Known to be introspective, independent and modest, she spoke of her talented siblings in 1999, saying: "Vanessa was the one expected to be the great actress. It was always, 'Corin's the brain, Vanessa the shining star, oh, and then there's Lynn'."

In 1967, Redgrave married the actor and director John Clark. They divorced in 2000. Over the years, she had discussed her health problems associated with bulimia and breast cancer, the latter of which resulted in a mastectomy. She was first treated for the illness in 2003.

While she may not have had the profile of her elder siblings, she was an actress of high acclaim in her own right. She received Oscar nominations for Georgy Girl, which earned her popular acclaim, and for Gods and Monsters, as well as Tony nominations for the stage plays Mrs Warren's Profession, Shakespeare for My Father and The Constant Wife. In 1991, she starred with her sister in a stage performance of Chekhov's Three Sisters, at the Queen's Theatre. Redgrave was awarded an OBE for her services to drama in 2002.

It was Georgy Girl that made her a household name in 1966, with her starring character – a free-spirited 22-year-old working-class woman – encapsulating the spirit of the age.
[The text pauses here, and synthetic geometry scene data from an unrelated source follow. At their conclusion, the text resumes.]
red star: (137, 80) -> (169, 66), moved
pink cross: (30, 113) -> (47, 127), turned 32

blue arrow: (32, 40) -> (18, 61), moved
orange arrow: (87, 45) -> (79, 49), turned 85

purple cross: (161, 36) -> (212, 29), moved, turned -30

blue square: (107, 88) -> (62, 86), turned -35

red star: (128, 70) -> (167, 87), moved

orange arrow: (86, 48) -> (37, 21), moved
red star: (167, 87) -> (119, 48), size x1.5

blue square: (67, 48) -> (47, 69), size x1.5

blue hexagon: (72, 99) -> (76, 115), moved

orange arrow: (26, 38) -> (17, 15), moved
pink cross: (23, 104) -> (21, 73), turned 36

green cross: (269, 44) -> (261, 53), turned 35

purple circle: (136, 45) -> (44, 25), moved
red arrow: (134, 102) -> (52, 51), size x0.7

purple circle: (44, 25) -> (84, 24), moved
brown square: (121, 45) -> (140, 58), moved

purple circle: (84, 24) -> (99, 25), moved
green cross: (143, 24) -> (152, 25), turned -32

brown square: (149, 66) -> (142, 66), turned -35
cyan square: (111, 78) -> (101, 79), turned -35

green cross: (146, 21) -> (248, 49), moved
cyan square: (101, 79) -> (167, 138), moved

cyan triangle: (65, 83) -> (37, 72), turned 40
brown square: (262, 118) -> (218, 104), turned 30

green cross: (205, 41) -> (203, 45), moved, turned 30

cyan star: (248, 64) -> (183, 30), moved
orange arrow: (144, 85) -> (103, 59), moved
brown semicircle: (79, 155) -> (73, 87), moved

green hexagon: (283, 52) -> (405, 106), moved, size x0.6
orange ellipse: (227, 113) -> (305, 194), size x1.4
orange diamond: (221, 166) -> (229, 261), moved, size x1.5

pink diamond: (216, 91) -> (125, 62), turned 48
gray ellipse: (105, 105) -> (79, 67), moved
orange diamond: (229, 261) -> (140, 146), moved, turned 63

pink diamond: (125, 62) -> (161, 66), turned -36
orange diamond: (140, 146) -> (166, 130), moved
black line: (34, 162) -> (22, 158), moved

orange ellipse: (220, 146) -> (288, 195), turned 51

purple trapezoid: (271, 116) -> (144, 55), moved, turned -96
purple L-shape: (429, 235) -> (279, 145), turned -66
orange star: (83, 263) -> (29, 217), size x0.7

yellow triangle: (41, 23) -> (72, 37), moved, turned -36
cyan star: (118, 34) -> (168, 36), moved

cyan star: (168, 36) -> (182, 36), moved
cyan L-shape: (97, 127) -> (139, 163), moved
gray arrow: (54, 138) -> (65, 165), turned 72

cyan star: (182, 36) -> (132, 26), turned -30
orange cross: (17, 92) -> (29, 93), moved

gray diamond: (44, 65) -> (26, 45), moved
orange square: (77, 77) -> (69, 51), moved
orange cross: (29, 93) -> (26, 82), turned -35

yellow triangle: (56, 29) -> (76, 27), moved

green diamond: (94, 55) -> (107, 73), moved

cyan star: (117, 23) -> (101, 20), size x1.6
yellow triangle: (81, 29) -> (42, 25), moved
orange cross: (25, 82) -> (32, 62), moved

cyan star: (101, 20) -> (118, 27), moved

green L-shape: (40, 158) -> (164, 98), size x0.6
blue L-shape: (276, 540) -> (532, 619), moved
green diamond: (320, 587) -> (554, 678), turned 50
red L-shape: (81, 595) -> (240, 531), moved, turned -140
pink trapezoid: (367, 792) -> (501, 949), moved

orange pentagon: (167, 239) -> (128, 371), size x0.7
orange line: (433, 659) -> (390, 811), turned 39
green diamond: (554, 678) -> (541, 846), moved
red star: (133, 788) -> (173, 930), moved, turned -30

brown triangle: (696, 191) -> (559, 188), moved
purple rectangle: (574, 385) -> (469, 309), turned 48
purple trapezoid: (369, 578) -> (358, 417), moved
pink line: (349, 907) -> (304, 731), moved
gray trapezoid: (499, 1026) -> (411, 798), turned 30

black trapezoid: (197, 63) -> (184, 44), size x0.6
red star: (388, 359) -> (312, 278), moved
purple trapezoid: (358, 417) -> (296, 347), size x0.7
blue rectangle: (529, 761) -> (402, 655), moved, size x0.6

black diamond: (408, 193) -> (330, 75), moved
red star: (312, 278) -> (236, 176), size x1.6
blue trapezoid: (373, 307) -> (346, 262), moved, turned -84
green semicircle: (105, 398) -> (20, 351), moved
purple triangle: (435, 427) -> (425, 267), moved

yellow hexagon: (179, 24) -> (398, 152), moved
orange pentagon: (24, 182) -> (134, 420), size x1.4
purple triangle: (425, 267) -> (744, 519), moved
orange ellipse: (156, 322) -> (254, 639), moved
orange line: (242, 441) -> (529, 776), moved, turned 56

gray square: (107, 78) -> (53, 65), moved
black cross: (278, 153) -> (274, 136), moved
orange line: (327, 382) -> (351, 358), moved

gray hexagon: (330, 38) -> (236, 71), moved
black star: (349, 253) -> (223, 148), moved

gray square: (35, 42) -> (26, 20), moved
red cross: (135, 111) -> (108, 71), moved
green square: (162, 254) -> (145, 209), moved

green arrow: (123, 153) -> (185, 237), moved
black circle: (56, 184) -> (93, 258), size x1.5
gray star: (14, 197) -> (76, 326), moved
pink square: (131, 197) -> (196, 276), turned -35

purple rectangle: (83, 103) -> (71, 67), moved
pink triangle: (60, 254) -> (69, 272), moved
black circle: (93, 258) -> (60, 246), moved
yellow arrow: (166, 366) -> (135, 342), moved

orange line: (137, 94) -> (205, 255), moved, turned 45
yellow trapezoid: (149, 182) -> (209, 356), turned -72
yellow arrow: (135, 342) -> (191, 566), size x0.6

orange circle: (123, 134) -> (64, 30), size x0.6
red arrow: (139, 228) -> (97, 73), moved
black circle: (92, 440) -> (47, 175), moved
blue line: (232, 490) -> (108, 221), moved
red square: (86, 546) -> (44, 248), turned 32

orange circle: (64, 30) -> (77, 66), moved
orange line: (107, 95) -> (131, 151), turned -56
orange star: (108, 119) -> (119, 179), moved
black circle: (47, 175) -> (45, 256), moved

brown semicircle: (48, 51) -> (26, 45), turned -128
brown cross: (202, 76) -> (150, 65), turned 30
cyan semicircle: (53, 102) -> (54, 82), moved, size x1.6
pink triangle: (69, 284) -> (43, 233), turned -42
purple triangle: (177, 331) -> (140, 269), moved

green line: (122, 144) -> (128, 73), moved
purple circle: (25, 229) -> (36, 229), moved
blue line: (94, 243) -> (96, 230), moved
Based on a novel by Margaret Forster, it also starred Alan Bates, James Mason and Charlotte Rampling.

Having trained as an actress in London, at the Central School of Speech and Drama, she made her theatrical debut in 1962 at the Royal Court Theatre, where she performed in A Midsummer Night's Dream.

She was invited to join the National Theatre for its inaugural season at the Old Vic in the early 1960s, working with such acclaimed directors as Laurence Olivier, Franco Zeffirelli and Noel Coward.

As well as her stage career, she appeared in numerous films and television shows, including one-off appearances in Desperate Housewives and Ugly Betty, and most recently, the romantic drama The Jane Austen Book Club, in 2007.

Redgrave made a return to films in the late 1990s in movies such as Shine, in 1996, based on the life of the pianist David Helfgott, and Gods and Monsters in 1998, a film that dramatised the last days of the life of the troubled homosexual film director James Whale, which starred Ian McKellen.